*TASK ITEM*:
Report how many lines of the following entries include the string "target"; respond with the number alone.

——

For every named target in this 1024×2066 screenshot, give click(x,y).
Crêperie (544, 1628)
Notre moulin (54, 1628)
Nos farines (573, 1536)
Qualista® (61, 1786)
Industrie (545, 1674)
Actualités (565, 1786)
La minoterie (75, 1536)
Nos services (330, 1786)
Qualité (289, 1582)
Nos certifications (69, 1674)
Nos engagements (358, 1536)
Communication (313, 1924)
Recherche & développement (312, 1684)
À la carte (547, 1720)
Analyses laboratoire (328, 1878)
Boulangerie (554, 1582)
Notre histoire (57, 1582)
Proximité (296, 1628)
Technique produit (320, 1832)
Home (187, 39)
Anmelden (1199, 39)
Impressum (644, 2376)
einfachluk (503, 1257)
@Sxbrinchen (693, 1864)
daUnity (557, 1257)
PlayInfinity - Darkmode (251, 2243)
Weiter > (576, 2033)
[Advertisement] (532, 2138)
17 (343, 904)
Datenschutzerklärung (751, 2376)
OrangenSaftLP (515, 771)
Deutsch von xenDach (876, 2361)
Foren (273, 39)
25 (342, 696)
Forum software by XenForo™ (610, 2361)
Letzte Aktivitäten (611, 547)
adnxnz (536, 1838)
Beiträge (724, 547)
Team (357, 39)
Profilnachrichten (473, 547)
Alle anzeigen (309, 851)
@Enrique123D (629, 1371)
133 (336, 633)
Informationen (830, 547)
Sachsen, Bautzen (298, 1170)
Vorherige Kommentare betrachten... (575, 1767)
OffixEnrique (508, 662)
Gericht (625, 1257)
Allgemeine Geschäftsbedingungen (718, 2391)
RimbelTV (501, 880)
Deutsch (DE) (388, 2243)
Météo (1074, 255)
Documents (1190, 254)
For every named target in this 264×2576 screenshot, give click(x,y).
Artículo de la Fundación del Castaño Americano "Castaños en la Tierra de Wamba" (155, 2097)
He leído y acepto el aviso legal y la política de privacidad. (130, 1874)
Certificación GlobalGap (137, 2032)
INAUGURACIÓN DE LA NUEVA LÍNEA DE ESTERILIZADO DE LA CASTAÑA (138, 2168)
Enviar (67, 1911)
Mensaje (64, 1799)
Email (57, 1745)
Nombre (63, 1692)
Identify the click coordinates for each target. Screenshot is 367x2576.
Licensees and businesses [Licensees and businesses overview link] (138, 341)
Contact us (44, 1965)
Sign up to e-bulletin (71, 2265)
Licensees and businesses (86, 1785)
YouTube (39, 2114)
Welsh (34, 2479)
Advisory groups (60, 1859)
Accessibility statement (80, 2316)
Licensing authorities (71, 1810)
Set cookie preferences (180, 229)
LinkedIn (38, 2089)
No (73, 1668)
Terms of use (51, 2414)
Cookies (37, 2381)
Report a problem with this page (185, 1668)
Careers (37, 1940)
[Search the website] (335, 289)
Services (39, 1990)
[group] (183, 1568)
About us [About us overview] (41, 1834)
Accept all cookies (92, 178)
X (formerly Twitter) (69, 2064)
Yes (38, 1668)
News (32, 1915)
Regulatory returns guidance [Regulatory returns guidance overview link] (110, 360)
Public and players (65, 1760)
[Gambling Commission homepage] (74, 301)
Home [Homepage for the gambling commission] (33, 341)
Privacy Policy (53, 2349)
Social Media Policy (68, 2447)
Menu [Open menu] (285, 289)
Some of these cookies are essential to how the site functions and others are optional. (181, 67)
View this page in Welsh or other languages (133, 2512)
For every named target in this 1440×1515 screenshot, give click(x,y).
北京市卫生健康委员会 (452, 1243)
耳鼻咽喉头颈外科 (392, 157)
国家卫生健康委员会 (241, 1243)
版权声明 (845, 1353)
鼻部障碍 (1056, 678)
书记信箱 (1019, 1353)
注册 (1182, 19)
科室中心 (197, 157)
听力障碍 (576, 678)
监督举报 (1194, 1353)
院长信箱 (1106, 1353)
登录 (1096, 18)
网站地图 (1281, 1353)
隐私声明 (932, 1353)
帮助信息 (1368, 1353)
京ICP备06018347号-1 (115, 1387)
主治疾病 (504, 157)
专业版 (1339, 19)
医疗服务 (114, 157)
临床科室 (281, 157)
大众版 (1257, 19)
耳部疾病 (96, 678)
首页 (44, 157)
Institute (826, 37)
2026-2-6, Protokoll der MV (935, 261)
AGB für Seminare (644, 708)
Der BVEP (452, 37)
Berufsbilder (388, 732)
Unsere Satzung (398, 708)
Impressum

——

*SOLUTION FOR THIS EXERCISE*:
4